Stres, z jakim borykają się pracownicy, może być związany z rozprzestrzenianiem się koronawirusa. Według Menlo Security w okresie od 25 lutego do 25 marca 2020 roku nastąpił 25-proc. wzrost liczby osób klikających w złośliwe adresy URL z nazwami domen odnoszącymi się do COVID-19 lub koronawirusa. Z kolei z informacji opublikowanych przez Stały Komitet Międzyagencyjny (IASC) sytuacja związana z pandemią wywołuje szereg skutków społecznych, do których zalicza się poczucie smutku, zmartwienia, dezorientacji, strachu czy złości.
Z raportu sporządzonego przez firmę Tessian wynika, że błędy skutkujące zagrożeniem dla cyberbezpieczeństwa popełnia aż 43 % pracowników. Aż 52 % respondentów przyznało, że incydenty te były wynikiem stresu, u 43 % badanych było to zmęczenie, a u 36 % zbyt szybkie tempo pracy.
IASC wydał szereg porad skierowanych do chorych i ich rodzin, osób starszych czy personelu medycznego. Tymczasem brakuje porad na temat tego, jak ze stresem wywołanym pandemią mogą sobie radzić pracownicy korzystający z narzędzi informatycznych. Rozwiązaniem mogą być częstsze szkolenia pracowników.
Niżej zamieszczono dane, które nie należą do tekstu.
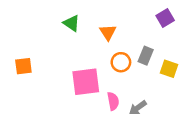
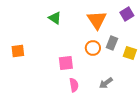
orange triangle: (108, 32) -> (97, 20), moved, size x1.5
pink square: (86, 82) -> (66, 63), size x0.7
pink semicircle: (113, 101) -> (74, 85), moved

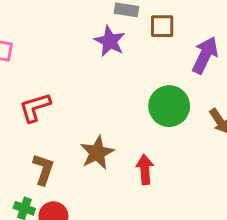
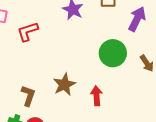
red L-shape: (35, 107) -> (28, 32), moved

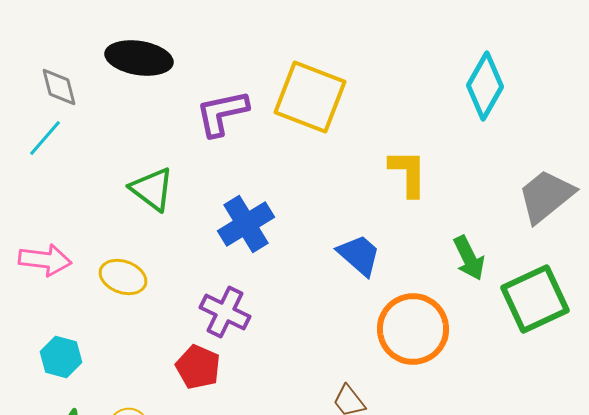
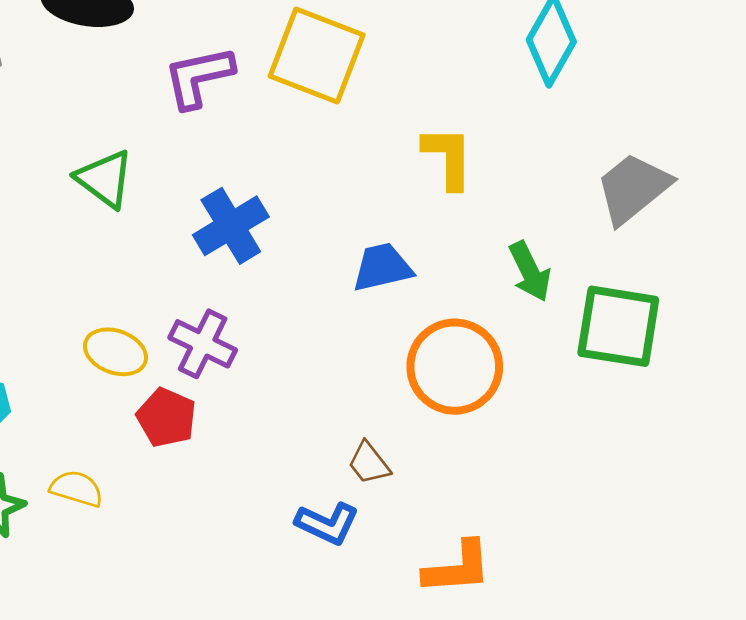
blue trapezoid: (359, 255) -> (382, 267), turned -54
yellow ellipse: (123, 277) -> (115, 352), moved
green square: (535, 299) -> (618, 326), turned 34

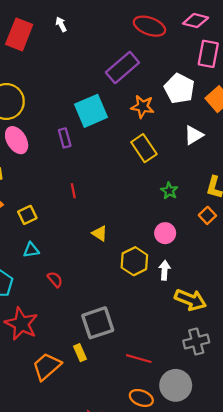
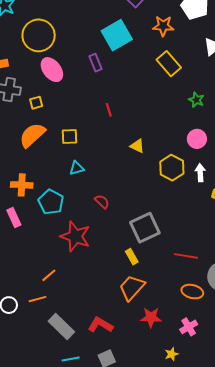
yellow square: (27, 215) -> (69, 137), turned 30
red semicircle: (55, 279) -> (102, 201), moved
orange trapezoid: (47, 366) -> (132, 288), moved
Z raportu Tessian wynika, że w grupie osób najczęściej popełniających błędy zagrażające cyberbezpieczeństwu znajdują się pracownicy młodzi – w wieku od 18 do 30 lat i od 31 do 50 lat. 70 proc. pracowników, którzy przyznali się do kliknięcia wiadomości phishingowej, ma od 18 do 40 lat. Dla porównania podobny błąd popełniło zaledwie 8 % osób powyżej 51. roku życia. Ponadto 65 % pracowników w wieku od 18 do 30 lat wysłało e-mail na niewłaściwy adres. W grupie powyżej 51. roku życia odsetek ten sięgał 34 %.
Google notuje codziennie 240 mln wiadomości spamowych o tematyce związanej z koronawirusem. Od lutego liczba ataków phishingowych wzrosła o 667 % i nadal rośnie.